──────── Extracted records ────────
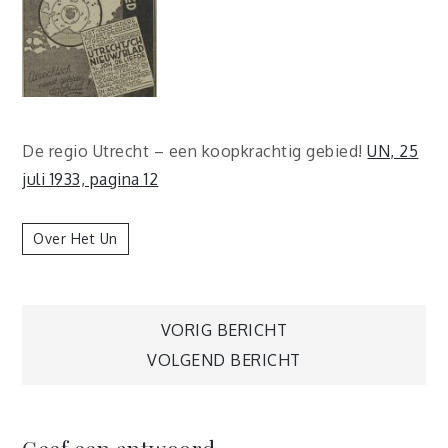
De regio Utrecht – een koopkrachtig gebied!
UN, 25
juli 1933, pagina 12
Over Het Un
Berichtnavigatie
VORIG BERICHT
VOLGEND BERICHT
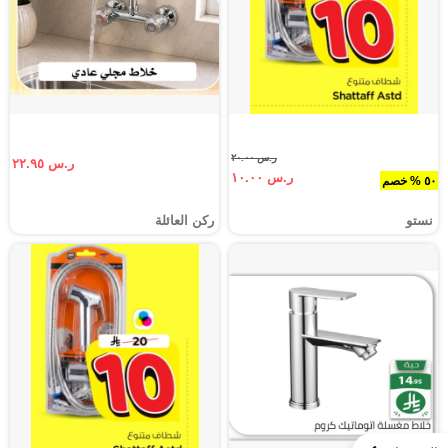
ر.س ٢٠.٠٠
ر.س ٢٢.٩٥
ر.س ١٠.٠٠
٥٠ % خصم
نستو
ركن العائلة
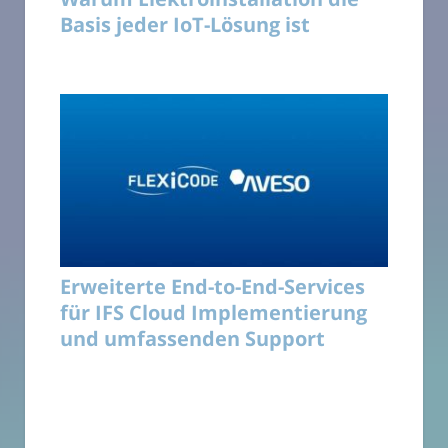
Basis jeder IoT-Lösung ist
Erweiterte End-to-End-Services
für IFS Cloud Implementierung
und umfassenden Support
────────
**Task to complete:** Would you set down the records exactly, with no pictures included?

**Problem solution:**
De regio Utrecht – een koopkrachtig gebied!
UN, 25
juli 1933, pagina 12
Over Het Un
Berichtnavigatie
VORIG BERICHT
VOLGEND BERICHT
ر.س ٢٠.٠٠
ر.س ٢٢.٩٥
ر.س ١٠.٠٠
٥٠ % خصم
نستو
ركن العائلة
Basis jeder IoT-Lösung ist
Erweiterte End-to-End-Services
für IFS Cloud Implementierung
und umfassenden Support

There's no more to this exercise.